On 5 July 1937, A.S. Wilcockson flew a Short Empire for Imperial Airways from Foynes to Botwood, Newfoundland and Harold Gray piloted a Sikorsky S-42 for Pan American in the opposite direction. Both flights were a success and both airlines made a series of subsequent proving flights that same year to test out a variety of different weather conditions. Air France also became interested and began experimental flights in 1938.[29]
As the Short Empire only had enough range with enlarged fuel tanks at the expense of a passenger room, several pioneering experiments were done with the aircraft to work around the problem. It was known that aircraft could maintain flight with a greater load than is possible to take off with, so Major Robert H. Mayo, Technical general manager at Imperial Airways, proposed mounting a small, long-range seaplane on top of a larger carrier aircraft, using the combined power of both to bring the smaller aircraft to operational height, at which time the two aircraft would separate, the carrier aircraft returning to base while the other flew on to its destination.[22]
The Short Mayo Composite project, co-designed by Mayo and Shorts chief designer Arthur Gouge,[30] [31] comprised the Short S.21 Maia,[32] (G-ADHK) which was a variant of the Short "C-Class" Empire flying-boat fitted with a trestle or pylon on the top of the fuselage to support the Short S.20 Mercury(G-ADHJ).[32] [33]
The first successful in-flight separation of the Composite was carried out on 6 February 1938, and the first transatlantic flight was made on 21 July 1938 from Foynes to Boucherville.[34] Mercury, piloted by Captain Don Bennett,[35] separated from her carrier at 8 pm to continue what was to become the first commercial non-stop east-to-west transatlantic flight by a heavier-than-air machine. This initial journey took 20 hrs, 21 min at an average ground speed of .[36]
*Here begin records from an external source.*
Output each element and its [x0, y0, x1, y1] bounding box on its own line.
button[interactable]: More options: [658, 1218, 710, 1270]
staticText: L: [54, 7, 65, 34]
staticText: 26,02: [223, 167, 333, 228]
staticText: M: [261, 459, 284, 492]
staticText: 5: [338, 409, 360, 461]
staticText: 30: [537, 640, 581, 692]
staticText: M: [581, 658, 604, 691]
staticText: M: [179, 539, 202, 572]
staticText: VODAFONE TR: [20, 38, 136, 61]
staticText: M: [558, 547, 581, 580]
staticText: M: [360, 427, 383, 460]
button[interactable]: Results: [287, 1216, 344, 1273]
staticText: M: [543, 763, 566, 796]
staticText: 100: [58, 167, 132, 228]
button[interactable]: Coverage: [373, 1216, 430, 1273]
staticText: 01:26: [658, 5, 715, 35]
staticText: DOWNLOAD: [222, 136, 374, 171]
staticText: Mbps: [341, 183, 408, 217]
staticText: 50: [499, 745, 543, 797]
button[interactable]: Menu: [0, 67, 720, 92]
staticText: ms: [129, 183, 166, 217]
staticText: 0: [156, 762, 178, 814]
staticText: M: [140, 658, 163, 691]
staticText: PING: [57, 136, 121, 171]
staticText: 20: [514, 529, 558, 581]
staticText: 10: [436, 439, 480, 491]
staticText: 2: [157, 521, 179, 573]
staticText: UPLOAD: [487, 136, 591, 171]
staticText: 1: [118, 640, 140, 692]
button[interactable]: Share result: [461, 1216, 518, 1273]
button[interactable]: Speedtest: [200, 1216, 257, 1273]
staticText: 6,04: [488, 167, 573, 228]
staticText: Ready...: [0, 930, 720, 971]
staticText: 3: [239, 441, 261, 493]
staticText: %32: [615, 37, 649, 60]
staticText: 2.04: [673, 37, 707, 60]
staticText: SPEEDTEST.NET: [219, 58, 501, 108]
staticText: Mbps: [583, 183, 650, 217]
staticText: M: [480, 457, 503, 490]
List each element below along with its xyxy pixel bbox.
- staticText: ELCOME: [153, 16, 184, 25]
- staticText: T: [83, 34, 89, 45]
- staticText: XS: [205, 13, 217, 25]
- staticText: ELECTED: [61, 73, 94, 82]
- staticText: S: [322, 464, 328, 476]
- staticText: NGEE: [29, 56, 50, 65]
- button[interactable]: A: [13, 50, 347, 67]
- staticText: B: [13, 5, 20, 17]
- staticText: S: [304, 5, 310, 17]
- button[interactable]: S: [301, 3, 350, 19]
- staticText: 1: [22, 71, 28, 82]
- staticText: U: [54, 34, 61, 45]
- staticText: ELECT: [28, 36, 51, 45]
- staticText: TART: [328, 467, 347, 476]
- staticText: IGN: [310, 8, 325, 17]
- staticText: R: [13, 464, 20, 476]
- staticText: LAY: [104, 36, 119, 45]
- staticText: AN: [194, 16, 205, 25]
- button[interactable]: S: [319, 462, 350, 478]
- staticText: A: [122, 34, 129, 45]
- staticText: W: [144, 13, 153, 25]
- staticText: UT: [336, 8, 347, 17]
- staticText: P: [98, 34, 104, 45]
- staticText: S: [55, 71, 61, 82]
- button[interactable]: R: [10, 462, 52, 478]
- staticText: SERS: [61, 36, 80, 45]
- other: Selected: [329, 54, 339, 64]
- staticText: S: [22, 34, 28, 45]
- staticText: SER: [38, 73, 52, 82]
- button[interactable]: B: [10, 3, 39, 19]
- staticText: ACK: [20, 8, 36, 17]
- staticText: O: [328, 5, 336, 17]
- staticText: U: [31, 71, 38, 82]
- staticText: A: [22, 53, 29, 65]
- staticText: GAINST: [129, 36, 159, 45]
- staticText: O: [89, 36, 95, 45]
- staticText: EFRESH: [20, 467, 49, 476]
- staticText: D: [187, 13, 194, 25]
Another technology developed for transatlantic commercial flight was aerial refuelling. Sir Alan Cobham developed the Grappled-line looped-hose system to stimulate the possibility for long-range transoceanic commercial aircraft flights,[37] and publicly demonstrated it for the first time in 1935. In the system, the receiver aircraft trailed a steel cable which was then grappled by a line shot from the tanker. The line was then drawn back into the tanker where the receiver's cable was connected to the refueling hose. The receiver could then haul back in its cable bringing the hose to it. Once the hose was connected, the tanker climbed sufficiently above the receiver aircraft to allow the fuel to flow under gravity.[38] [39]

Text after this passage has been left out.